This project contains custom word embeddings. To build them, we will combine the scraped news articles and Wikipedia articles to train a word2vec model. First, we will download the latest Wikipedia dump and extract it by running eventepi/wiki_util.py. The dump and the extracted corpus will be saved under data/wikipedia/.

Second, we will use the WHO/ProMED corpus and the Wikipedia corpus to train a word2vec model. To do this, run eventepi/embed.py. The result will be saved under data\embeddings.

This whole process takes several days and I recommend using our final embeddings from figshare.

ML-Pipeline

Finally, we can feed the corpus, the IDB, and the embeddings into our machine learning pipeline.

The whole pipeline to train the relevance scoring and entity recognition of this project is run by executing python eventepi/classification.py.
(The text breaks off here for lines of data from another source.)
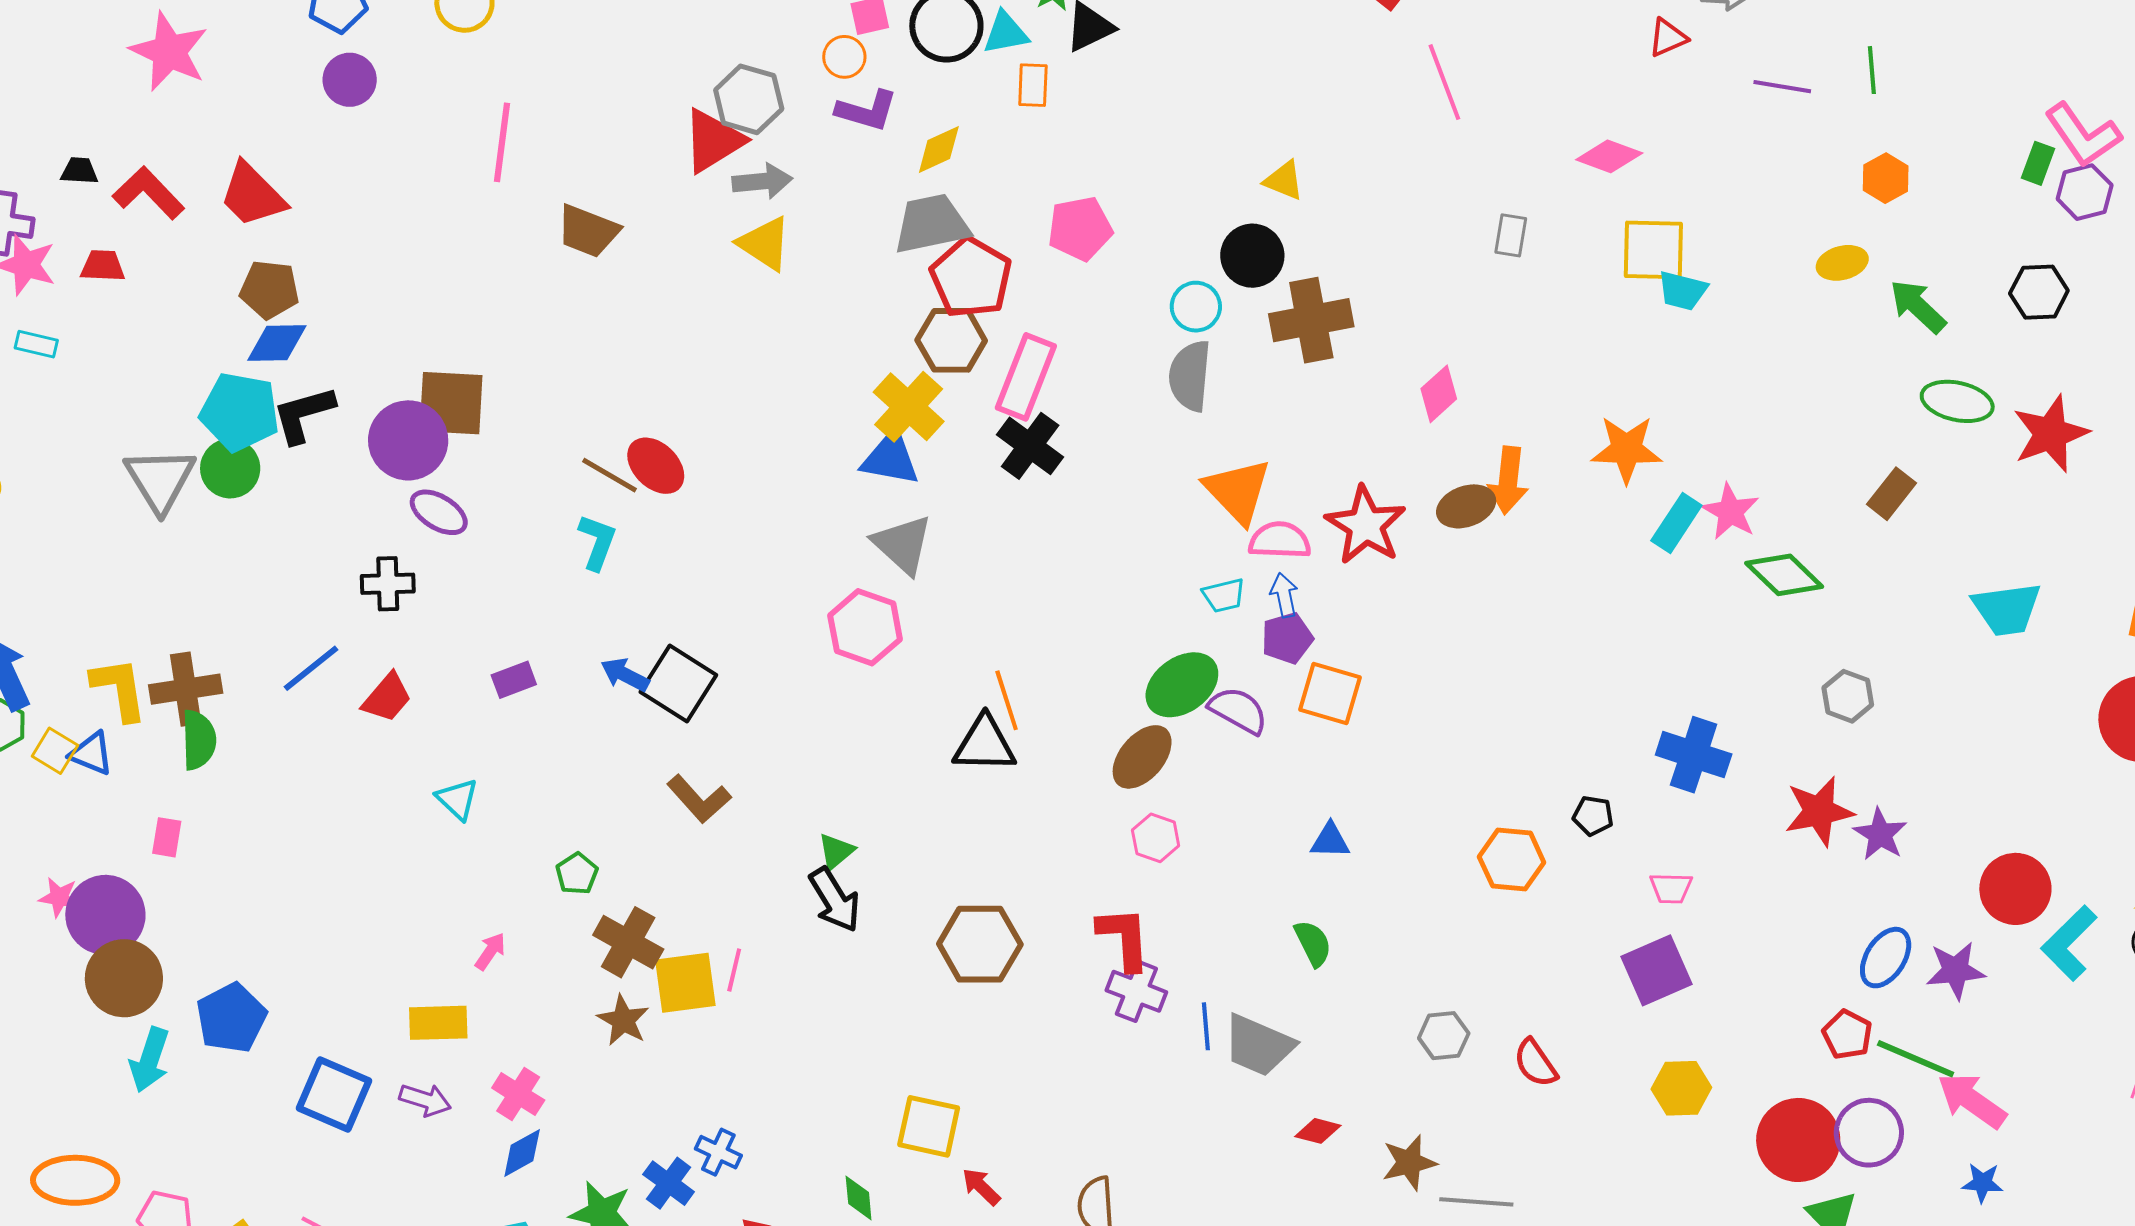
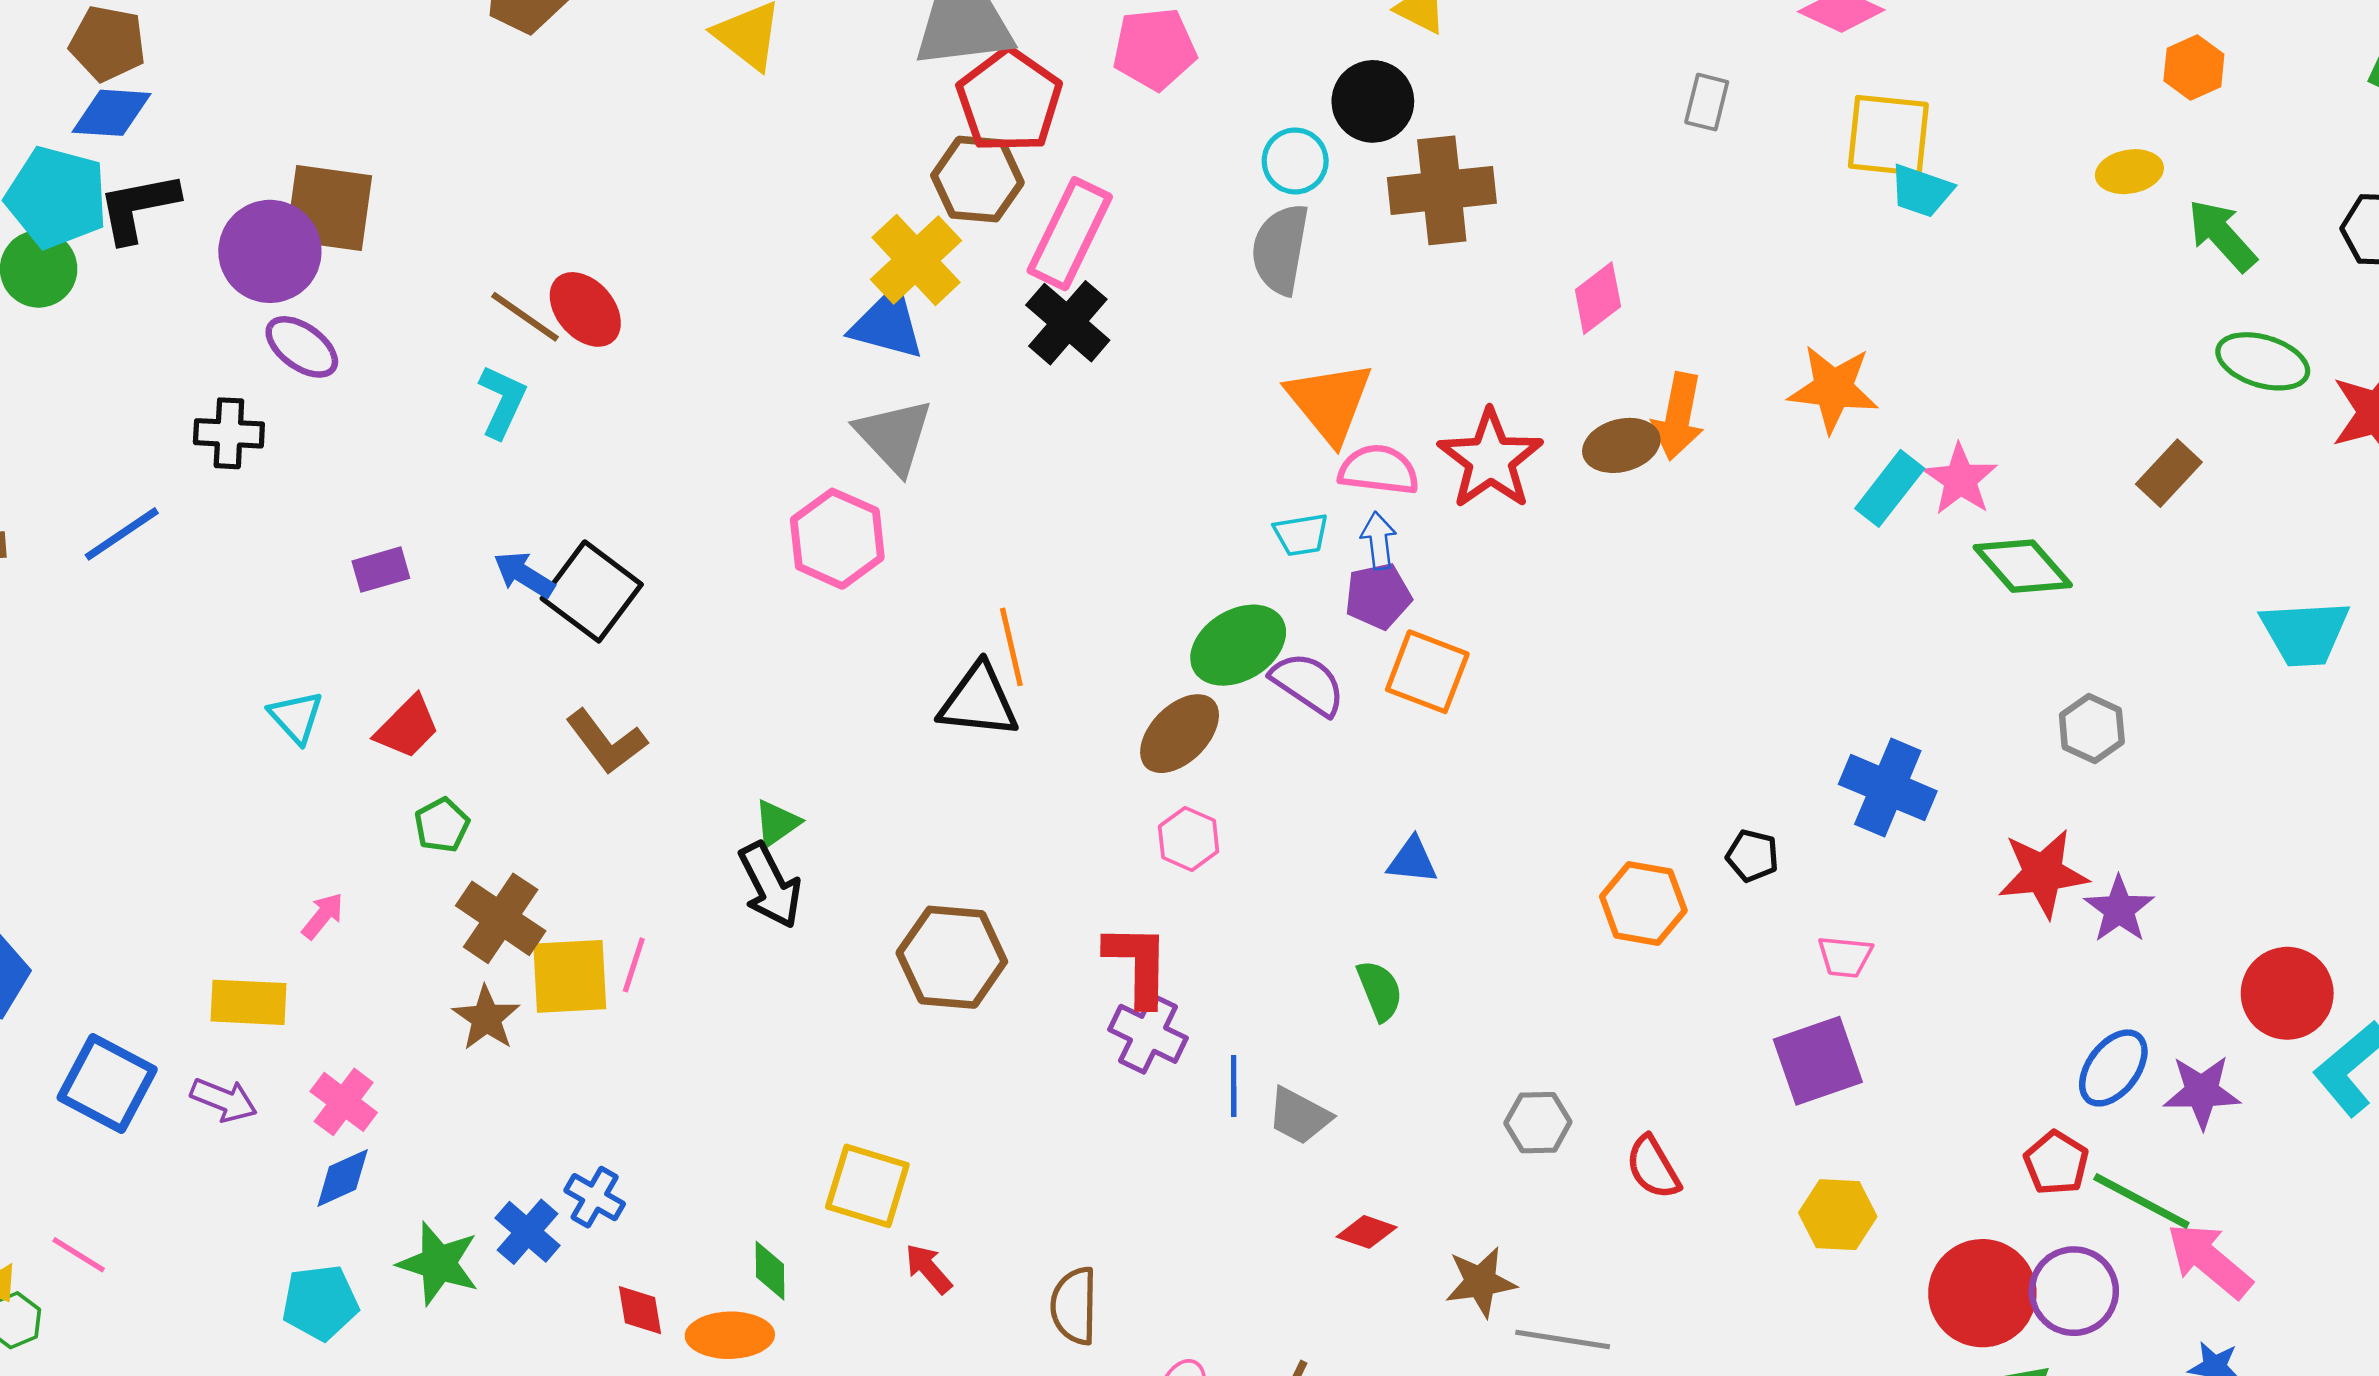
red trapezoid: (387, 698) -> (407, 727), moved
gray trapezoid: (1259, 1045) -> (1299, 1116), size x0.7

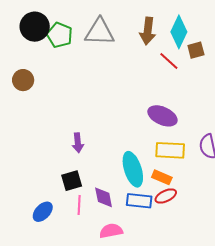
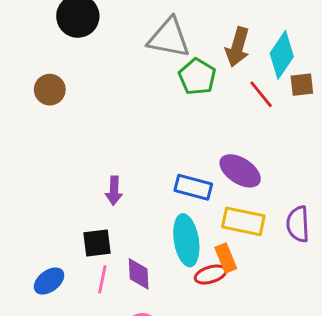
green pentagon: (60, 35) -> (197, 77), moved
orange rectangle: (162, 177) -> (226, 258), turned 36
red ellipse: (166, 196) -> (211, 275), moved
blue rectangle: (139, 201) -> (193, 187), moved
EventEpi's whole functionality is wrapped into main.py. This will start downloading news articles from WHO and ProMED Mail and the most recent Wikipedia dump. Afterwards, it generates a corpus out of both sources that is used to train word embeddings which are later used to apply relevance scoring and key entity extraction on epidemiological texts.

Notebooks

There are also some notebooks that help you understand this repo. You can eyeball the IDB (notebooks/IDB_eyeballing.ipynb), by looking at how we plotted the data and how the corpus can be accessed using the corpus reader (notebooks/corpus_functionality.ipynb).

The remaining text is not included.